Makes 2 servings.
1/2 cup fresh or frozen blackberries (defrost if frozen)
2 teaspoons coarsely chopped shallots
2 tablespoons extra-virgin olive oil
4 teaspoons fresh lemon juice
2 teaspoons agave syrup
2 teaspoons balsamic vinegar
1/2 teaspoon Dijon-style mustard
Salt and freshly ground pepper, to taste
4 cups lightly packed mesclun salad mix
2 slices (3/4-inch) reduced-fat fresh goat cheese or 3 tablespoons chopped walnuts
6 to 8 whole blackberries, for garnish
- Place all dressing ingredients in bullet-style blender or mini food processor, and whirl until dressing is creamy and smooth. Season to taste with salt and pepper.
- Let dressing stand in refrigerator for up to 24 hours before using. Makes 1/2 cup dressing.

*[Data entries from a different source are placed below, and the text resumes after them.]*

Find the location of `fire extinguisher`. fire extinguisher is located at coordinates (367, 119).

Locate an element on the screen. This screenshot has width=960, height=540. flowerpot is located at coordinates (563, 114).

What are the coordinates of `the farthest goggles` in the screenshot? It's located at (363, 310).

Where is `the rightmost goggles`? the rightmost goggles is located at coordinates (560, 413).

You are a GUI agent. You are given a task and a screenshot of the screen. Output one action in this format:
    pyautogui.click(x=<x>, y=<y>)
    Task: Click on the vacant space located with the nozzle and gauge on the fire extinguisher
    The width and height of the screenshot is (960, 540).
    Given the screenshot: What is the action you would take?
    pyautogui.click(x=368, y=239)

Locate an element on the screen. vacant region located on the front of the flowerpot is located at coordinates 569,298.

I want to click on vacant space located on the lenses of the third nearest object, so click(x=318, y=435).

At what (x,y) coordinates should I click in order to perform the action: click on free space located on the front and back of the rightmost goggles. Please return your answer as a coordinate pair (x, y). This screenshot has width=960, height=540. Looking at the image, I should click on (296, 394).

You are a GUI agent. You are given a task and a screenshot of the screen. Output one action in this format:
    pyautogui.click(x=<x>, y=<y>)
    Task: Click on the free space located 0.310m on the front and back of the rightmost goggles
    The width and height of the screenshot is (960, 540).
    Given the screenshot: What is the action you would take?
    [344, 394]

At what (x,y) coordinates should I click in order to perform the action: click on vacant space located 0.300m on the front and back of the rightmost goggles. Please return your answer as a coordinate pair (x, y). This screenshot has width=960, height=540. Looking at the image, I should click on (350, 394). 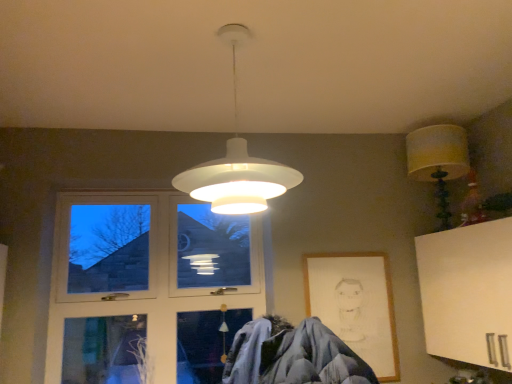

- Divide greens between 2 salad plates. If using cheese, set a slice in center on top of greens and drizzle 2 tablespoons of blackberry vinaigrette over salad before serving. Or drizzle on dressing and sprinkle walnuts on top.
- Garnish with 3 or 4 whole blackberries. Reserve remaining dressing for another use. It keeps covered in refrigerator for 3 days.
Serving size: 1/2 of recipe. Amount per serving (with goat cheese): 150 calories, 11g total fat (4g saturated fat), 9g carbohydrates, 4g protein, 3g dietary fiber, 99mg sodium.